ML & AI projects in the company have their own challenges in both development and deployment. While development often fails due to the lack of suitable data availability, deployment can fail because a model is not compatible with the production environment. For example, machine learning models are mostly developed with open source languages or new ML frameworks (e.g., Dataiku or H2O), while an operational production environment often works with proprietary software that has been tested and proven over many years. The close integration of these two worlds often presents both components with significant challenges. Therefore, it is essential to link the development of ML models with the work of IT Operations. This process is called MLOps because data scientists work together with IT to make models productively usable.

MLOps is an ML development culture and practice whose goal is to link the development of ML systems (Dev) and the operation of ML systems (Ops). In practice, MLOps means focusing on automation and monitoring. This principle extends to all steps of ML system configuration, such as integration, testing, sharing, deployment, and infrastructure management. The code of a model is one of many other components, as illustrated in Figure 1. The figure shows other steps of the MLOps process in addition to the ML code and illustrates that the ML code itself is a relatively small part of the overall process.

Figure 1: Important components of the MLOps process

Further aspects of MLOps are e.g., the continuous provision and quality check of the data, or the testing of the model and, if necessary, the debugging. Docker containers have emerged as a core technology for the provision of specially developed ML models and are therefore presented in this paper.

Why Docker Container?

The challenge in providing ML models is that a model is written in a specific version of a programming language. This language is usually not available in the production environment and therefore has to be first installed. Besides, the model has its libraries, runtimes, and other technical dependencies, which also have to be installed in the production environment. Docker solves this problem via so-called containers, in which applications, including all their components, can be packaged in isolation and made available as separate services. These containers contain all components that the application or ML model needs to run, including code, libraries, runtimes, and system tools. Containers can therefore be used to provide their own models and algorithms in any environment without worrying about missing or incompatible libraries leading to errors.

Figure 2: Comparison of Docker Containers and virtual machines

Before Docker’s triumphant success, virtual machines were long the tool of choice to deliver applications and ML models in isolation. However, Docker has proven to have several advantages over virtual machines. These include improved resource utilization, scalability, and faster deployment of new software. In the following, the three points will be examined in more detail.

Improved resource utilization

Figure 2 schematically compares how applications can run in Docker Containers and virtual machines. Virtual machines have their own guest operating system on which different applications run.

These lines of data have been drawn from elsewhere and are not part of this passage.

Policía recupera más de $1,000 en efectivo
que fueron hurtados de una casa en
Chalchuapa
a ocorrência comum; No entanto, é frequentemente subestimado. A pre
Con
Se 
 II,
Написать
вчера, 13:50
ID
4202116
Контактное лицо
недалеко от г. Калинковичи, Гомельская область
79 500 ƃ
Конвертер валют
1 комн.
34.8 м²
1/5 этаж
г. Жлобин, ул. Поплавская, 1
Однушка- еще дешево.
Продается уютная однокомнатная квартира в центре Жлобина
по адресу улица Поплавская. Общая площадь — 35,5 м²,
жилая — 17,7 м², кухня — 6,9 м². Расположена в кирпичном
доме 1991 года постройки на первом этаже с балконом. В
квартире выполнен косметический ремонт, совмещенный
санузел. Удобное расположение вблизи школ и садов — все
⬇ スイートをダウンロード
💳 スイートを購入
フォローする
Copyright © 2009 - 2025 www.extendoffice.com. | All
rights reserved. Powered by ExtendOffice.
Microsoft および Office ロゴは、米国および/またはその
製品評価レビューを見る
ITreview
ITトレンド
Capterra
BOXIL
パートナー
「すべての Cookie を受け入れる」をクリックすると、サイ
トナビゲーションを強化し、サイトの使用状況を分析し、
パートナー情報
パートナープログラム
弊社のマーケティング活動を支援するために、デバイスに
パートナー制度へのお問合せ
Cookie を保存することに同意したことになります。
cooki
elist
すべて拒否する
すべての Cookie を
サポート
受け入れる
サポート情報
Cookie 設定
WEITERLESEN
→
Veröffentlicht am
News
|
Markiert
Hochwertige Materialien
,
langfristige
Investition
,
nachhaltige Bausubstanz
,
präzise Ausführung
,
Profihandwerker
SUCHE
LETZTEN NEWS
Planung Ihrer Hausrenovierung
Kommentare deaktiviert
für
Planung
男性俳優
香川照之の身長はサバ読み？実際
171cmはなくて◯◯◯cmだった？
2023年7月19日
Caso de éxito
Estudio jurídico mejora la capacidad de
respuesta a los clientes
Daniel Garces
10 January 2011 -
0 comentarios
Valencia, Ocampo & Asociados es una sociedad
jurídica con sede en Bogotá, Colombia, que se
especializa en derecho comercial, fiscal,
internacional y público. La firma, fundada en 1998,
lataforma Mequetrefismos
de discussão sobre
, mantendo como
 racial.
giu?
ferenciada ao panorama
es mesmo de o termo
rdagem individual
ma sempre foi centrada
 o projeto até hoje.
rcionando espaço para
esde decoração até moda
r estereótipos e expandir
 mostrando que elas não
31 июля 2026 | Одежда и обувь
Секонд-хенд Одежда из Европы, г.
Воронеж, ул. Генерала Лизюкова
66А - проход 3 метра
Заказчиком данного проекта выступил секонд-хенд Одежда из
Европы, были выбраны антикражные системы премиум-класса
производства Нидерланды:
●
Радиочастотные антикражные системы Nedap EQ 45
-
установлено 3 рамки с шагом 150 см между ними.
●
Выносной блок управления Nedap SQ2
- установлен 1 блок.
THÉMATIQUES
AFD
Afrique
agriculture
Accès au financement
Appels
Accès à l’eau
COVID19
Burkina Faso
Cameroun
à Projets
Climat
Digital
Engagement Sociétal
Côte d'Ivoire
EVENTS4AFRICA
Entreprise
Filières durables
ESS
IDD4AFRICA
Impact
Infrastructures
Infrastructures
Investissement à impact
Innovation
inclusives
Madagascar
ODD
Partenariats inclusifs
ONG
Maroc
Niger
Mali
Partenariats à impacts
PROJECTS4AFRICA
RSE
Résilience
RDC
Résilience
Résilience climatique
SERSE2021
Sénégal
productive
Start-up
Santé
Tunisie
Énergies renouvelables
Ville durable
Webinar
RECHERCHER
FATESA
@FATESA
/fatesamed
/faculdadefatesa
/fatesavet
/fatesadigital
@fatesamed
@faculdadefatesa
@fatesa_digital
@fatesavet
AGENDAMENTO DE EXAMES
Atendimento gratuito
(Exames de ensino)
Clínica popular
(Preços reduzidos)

Virtualizing the guest operating system at the hardware level requires a lot of computing power and memory. Therefore, fewer applications can run simultaneously on a virtual machine while maintaining the same efficiency.

On the other hand, Docker Containers share the host operating system and do not require a separate operating system. Therefore, applications in Docker Containers boot faster and use less processing power and memory due to the host’s shared operating system. This lower resource utilization makes it possible to run several applications in parallel on a server, which improves the utilization rate of a server.

Scalability

Containers offer a further advantage in the area of scaling: If an ML model is to be used more frequently within the company, the application must be able to handle the additional requests. Fortunately, ML models with Docker can be easily scaled by starting additional containers with the same application. Especially Kubernetes, an open-source technology for container orchestration and scalable web services delivery, is suitable for flexible scaling due to its compatibility with Docker. With Kubernetes, web services can be scaled up or down flexibly and automatically based on the current workload.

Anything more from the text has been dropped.